Stored data:
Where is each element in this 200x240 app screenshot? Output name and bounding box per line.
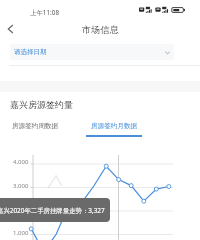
staticText: 1,000 xyxy=(13,229,29,237)
button[interactable]: Back xyxy=(0,18,22,40)
staticText: 嘉兴2020年二手房挂牌量走势：3,327 xyxy=(0,206,105,215)
staticText: 2,000 xyxy=(13,205,29,213)
staticText: 3,000 xyxy=(13,182,29,190)
staticText: 市场信息 xyxy=(82,24,119,36)
staticText: 嘉兴房源签约量 xyxy=(10,99,73,110)
button[interactable]: 房源签约月数据 xyxy=(86,117,143,140)
staticText: 请选择日期 xyxy=(14,48,47,56)
button[interactable]: 请选择日期 xyxy=(10,44,174,60)
staticText: 上午11:08 xyxy=(30,8,60,17)
button[interactable]: 房源签约周数据 xyxy=(7,117,63,140)
staticText: 房源签约周数据 xyxy=(12,122,59,130)
staticText: 4,000 xyxy=(13,158,29,166)
staticText: 房源签约月数据 xyxy=(91,122,138,130)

◆ TASK TO CARRY OUT: Transcribe all of the data above verbatim but omit every picture.

◆ ANSWER BOX:
Where is each element in this 200x240 app screenshot? Output name and bounding box per line.
staticText: 1,000 xyxy=(13,229,29,237)
button[interactable]: Back xyxy=(0,18,22,40)
staticText: 嘉兴2020年二手房挂牌量走势：3,327 xyxy=(0,206,105,215)
staticText: 2,000 xyxy=(13,205,29,213)
staticText: 3,000 xyxy=(13,182,29,190)
staticText: 市场信息 xyxy=(82,24,119,36)
staticText: 嘉兴房源签约量 xyxy=(10,99,73,110)
button[interactable]: 房源签约月数据 xyxy=(86,117,143,140)
staticText: 请选择日期 xyxy=(14,48,47,56)
button[interactable]: 请选择日期 xyxy=(10,44,174,60)
staticText: 上午11:08 xyxy=(30,8,60,17)
button[interactable]: 房源签约周数据 xyxy=(7,117,63,140)
staticText: 房源签约周数据 xyxy=(12,122,59,130)
staticText: 4,000 xyxy=(13,158,29,166)
staticText: 房源签约月数据 xyxy=(91,122,138,130)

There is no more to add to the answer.